Vous connaissiez Katerine, chanteur Playmobil à la voix hermaphrodite, amuseur public, homme qui armait les femmes de textes à double détente et d’orchestrations faussement chabadabada, héritier de Demy et demi-giclée de la variété légère. Une chanson, extraite de ses deux nouveaux albums simultanés, la déjà célébrissime Je vous emmerde, achève de taillader cette image de violente et revancharde façon (« Dégage, Playmobil ! »). Katerine pose à poil sur la pochette, se met à nu (« Je suis une merde ») et déloque de la sorte états d’âme et amertumes, tumescences personnelles et plaies collectives. Philippe Katerine est à poil mais c’est son disque le plus culotté, de très loin. Ses Créatures, ainsi qu’on nomme ces monstres qui échappent à leur créateur, prennent souvent la forme divagatrice de chansons free, tardives extractions du mélange nitroglycérigène Brigitte Fontaine/Art Ensemble Of Chicago. Son ensemble à lui se nomme Les Recyclers, et ils contribuent amplement tout au long de ce premier volet orchestré à décanter des flagrances sauvages, limite barbares, et à rouleau-compresser ce qui restait du Katerine encore yéyé des Mauvaises fréquentations, lesquelles mauvaises fréquentations démarrent ici. Jazz tordu et tendu, climat cinématique, avalant les perspectives comme des spaghettis métalliques, filant dans d’improbables dédales urbains reconstitués en studio (Américaine, Mon meilleur ami est un chien), les arrangements n’arrangent pas vraiment le profil de Katerine, le poussent sans ménagement dans les cordes, l’acculent à sec, le désarticulent, lui secouent les puces et les habitudes. Une légère abstraction formelle contre-éclairée par des textes d’une effrayante limpidité, pas vraiment tendres envers leur auteur, relevant à proportions égales du masochisme ordinaire et de la coquetterie narcissique. On en tiendra pour exemplaires la description atonale d’un poulet élevé dans le plein air de Vendée et dégusté à Paris, « chaud le midi, froid le soir », ou la description de la propre mort du narrateur, « d’une complication pulmonaire peut-être », le 8 décembre 2008, en réponse glaçante à J’ai 30 ans, autoportrait en forme d’inventaire à la pervers. Egalement là pour atténuer les grincements, la prise de son amidonnée signée par deux Mellow en heures sup, l’ameublement douillet de L’Appartement et la ballade rêveuse Au pays de mon premier amour, deux des gourmandises aux reliefs de violons Michel Legrand, très grands.

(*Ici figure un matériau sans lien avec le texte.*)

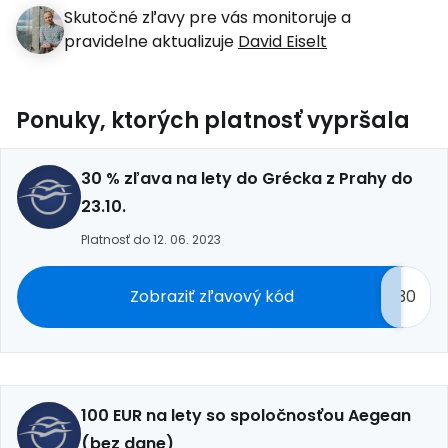
Skutočné zľavy pre vás monitoruje a
pravidelne aktualizuje
David Eiselt
Ponuky, ktorých platnosť vypršala
30 % zľava na lety do Grécka z Prahy do
23.10.
Platnosť do 12. 06. 2023
Zobraziť zľavový kód
30
100 EUR na lety so spoločnosťou Aegean
(bez dane)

Le second disque, L’Homme à trois mains, enregistré seul par Katerine, acoustique mais trompeusement famélique, démarre par cette précision : « Non, je ne suis pas schizophrénique. » Mise au point utile car il ne s’agit pas là du négatif des Créatures mais au contraire de son prolongement, de son excroissance, le monstre du monstre, l’enfant bâtard de Mister Hyde et de la créature de Frankenstein. D’autres inventaires (Combien d’hommes ?) et d’autres personnages auxquels Katerine offre sa carcasse en pâture (Le Simplet, Monsieur Patrick, l’exorcisme sonore de Créatures), un chant qui traîne une lourde carriole d’obsessions cabossées, un cortège de malfaçons et des propositions de chansons malhonnêtes. Katerine « s’interroge sur les mathématiques » mais ne trouve jamais un compte rond dans l’addition de ses mille et une idées pour combiner des mots et des sons, ouvrant plus de parenthèses qu’il ne clôt de chapitres, montrant autant de directions que n’en montreront jamais quinze chanteurs français réunis, n’évacuant pas un trop-plein mais paraissant au contraire n’avoir en vingt-six chansons fait que partiellement le tour de sa question. Il paraît qu’après s’être présentés ensemble, ces deux disques feront scission, comme les étages d’une fusée ou l’ovule qui donne naissance aux faux jumeaux. Les Créatures et L’Homme à trois mains feront donc chambre à part dans les bacs, les unes étalant leurs acrobatiques coucheries musicales au grand jour, l’autre « se branlant dans son lit » avec ses trois mains, son Pyjama de soie et sa honte de soi. On leur souhaite beaucoup d’enfants, beaucoup de monstres, beaucoup de bonheur. On nous les souhaite.